TASK INSTRUCTIONS |
Restate word for word the lines that run from the one containing "イケメンてんこ盛り！尊すぎる男子の純情" to the last line of the data, both ends included.

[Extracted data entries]
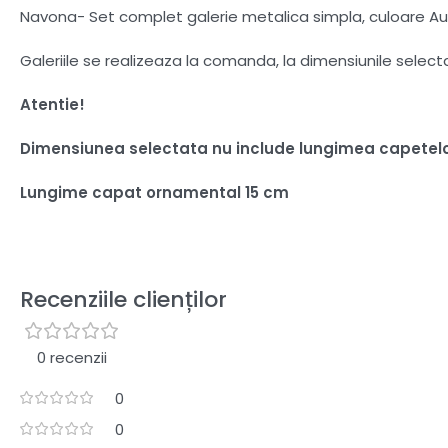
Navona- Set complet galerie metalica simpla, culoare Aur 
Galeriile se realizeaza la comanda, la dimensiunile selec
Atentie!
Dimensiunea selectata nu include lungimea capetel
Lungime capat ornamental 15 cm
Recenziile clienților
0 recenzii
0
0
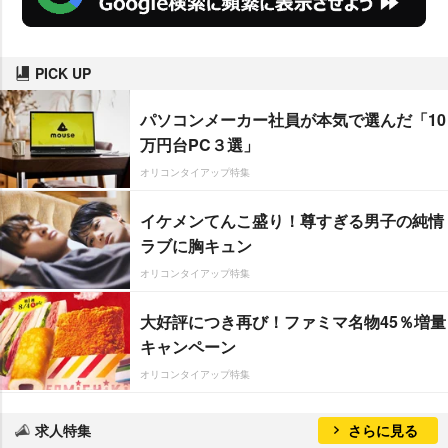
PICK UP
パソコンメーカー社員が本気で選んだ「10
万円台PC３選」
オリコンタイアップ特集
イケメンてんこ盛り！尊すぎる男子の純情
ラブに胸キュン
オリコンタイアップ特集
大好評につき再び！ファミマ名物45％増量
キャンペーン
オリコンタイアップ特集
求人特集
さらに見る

EXPECTED ANSWER |
イケメンてんこ盛り！尊すぎる男子の純情
ラブに胸キュン
オリコンタイアップ特集
大好評につき再び！ファミマ名物45％増量
キャンペーン
オリコンタイアップ特集
求人特集
さらに見る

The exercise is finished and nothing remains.